Given entries:
+ + + + + + +

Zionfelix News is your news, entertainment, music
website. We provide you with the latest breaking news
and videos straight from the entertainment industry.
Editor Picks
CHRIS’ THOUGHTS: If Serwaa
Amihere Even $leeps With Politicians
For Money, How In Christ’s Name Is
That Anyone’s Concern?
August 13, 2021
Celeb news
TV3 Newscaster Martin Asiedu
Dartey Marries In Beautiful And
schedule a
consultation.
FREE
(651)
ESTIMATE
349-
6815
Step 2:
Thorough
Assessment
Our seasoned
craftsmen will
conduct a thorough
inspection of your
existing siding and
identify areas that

+ + + + + + +

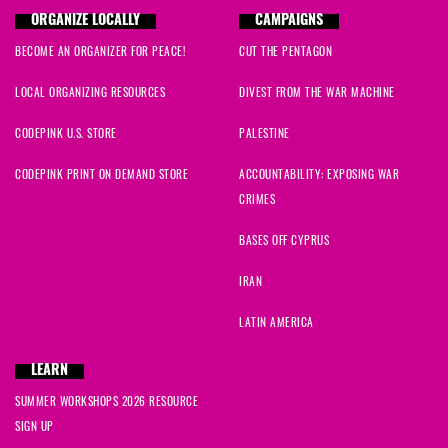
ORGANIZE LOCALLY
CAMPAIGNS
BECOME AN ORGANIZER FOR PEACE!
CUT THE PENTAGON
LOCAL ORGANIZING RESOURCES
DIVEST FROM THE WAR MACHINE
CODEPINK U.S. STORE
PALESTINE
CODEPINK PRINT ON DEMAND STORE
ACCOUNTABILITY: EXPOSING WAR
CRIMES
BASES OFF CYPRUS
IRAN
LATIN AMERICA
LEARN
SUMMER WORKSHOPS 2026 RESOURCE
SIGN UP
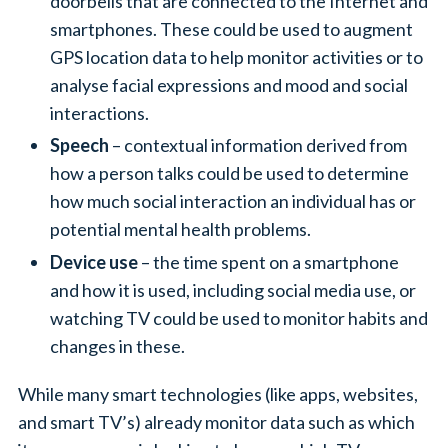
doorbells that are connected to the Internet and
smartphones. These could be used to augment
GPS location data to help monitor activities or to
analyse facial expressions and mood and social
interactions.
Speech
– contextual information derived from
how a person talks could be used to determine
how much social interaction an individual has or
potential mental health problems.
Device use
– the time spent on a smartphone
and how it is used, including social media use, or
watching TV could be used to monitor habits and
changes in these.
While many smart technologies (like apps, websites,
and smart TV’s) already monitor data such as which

+ + + + + + +

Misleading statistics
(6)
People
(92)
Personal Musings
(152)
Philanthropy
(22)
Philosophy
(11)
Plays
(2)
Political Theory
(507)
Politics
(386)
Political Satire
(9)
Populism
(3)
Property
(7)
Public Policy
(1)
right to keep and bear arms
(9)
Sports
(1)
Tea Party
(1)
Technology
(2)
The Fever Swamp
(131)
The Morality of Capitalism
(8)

+ + + + + + +

Your instructions: From the material above, state how many lines hold the word "could", giving nothing but the number.

Answer to this problem: 3